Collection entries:
+ + + + +

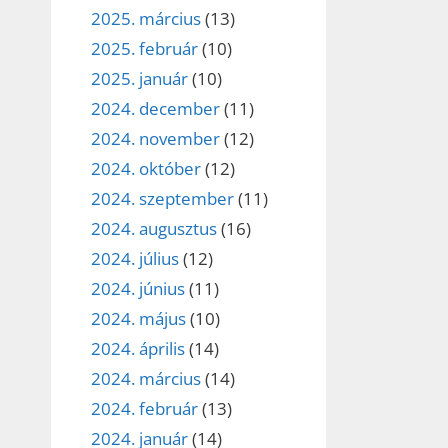
2025. március
(13)
2025. február
(10)
2025. január
(10)
2024. december
(11)
2024. november
(12)
2024. október
(12)
2024. szeptember
(11)
2024. augusztus
(16)
2024. július
(12)
2024. június
(11)
2024. május
(10)
2024. április
(14)
2024. március
(14)
2024. február
(13)
2024. január
(14)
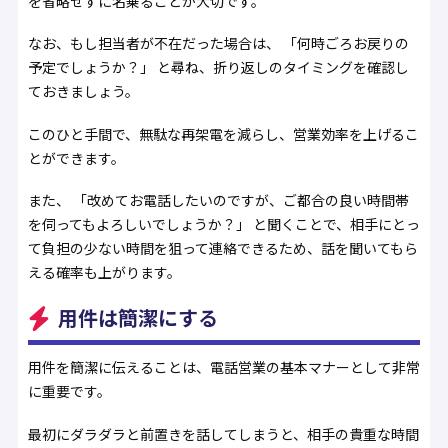
を省略せずに名乗ることが大切です。
なお、もし担当者が不在だった場合は、 「何時ごろお戻りの
予定でしょうか？」 と尋ね、折り返しのタイミングを確認し
ておきましょう。
このひと手間で、無駄な再架電を減らし、営業効率を上げるこ
とができます。
また、 「改めてお電話したいのですが、ご都合の良い時間帯
を伺ってもよろしいでしょうか？」 と聞くことで、相手にとっ
て負担の少ない時間を狙って連絡できるため、話を聞いてもら
える確率も上がります。
用件は簡潔にする
用件を簡潔に伝えることは、電話営業の基本マナーとして非常
に重要です。
最初にダラダラと前置きを話してしまうと、相手の貴重な時間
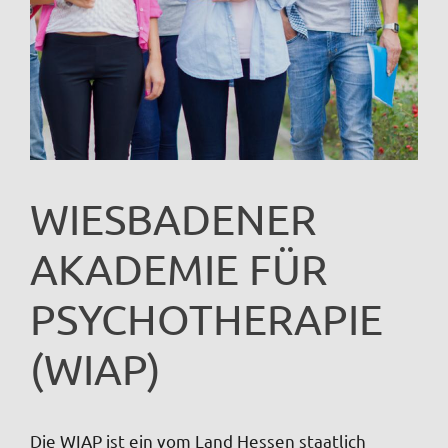
WIESBADENER
AKADEMIE FÜR
PSYCHOTHERAPIE
(WIAP)
Die WIAP ist ein vom Land Hessen staatlich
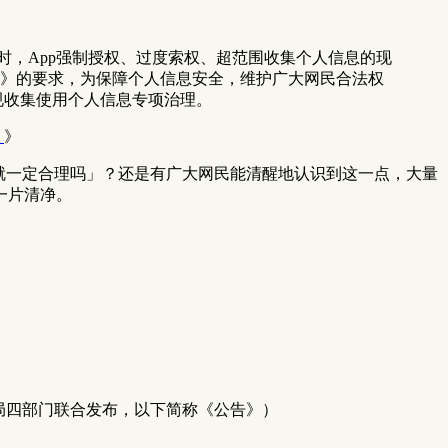
时，App强制授权、过度索权、超范围收集个人信息的现
》的要求，为保障个人信息安全，维护广大网民合法权
违规收集使用个人信息专项治理。
》
》
就一定合理吗」？还是有广大网民能清醒地认识到这一点，大量
一片清净。
局四部门联合发布，以下简称《公告》）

+ + + + +

- _EXERCISE AIM_
Copy every line from the entries that contains the word "WIAP".

- _WRITTEN RESPONSE_
(WIAP)
Die WIAP ist ein vom Land Hessen staatlich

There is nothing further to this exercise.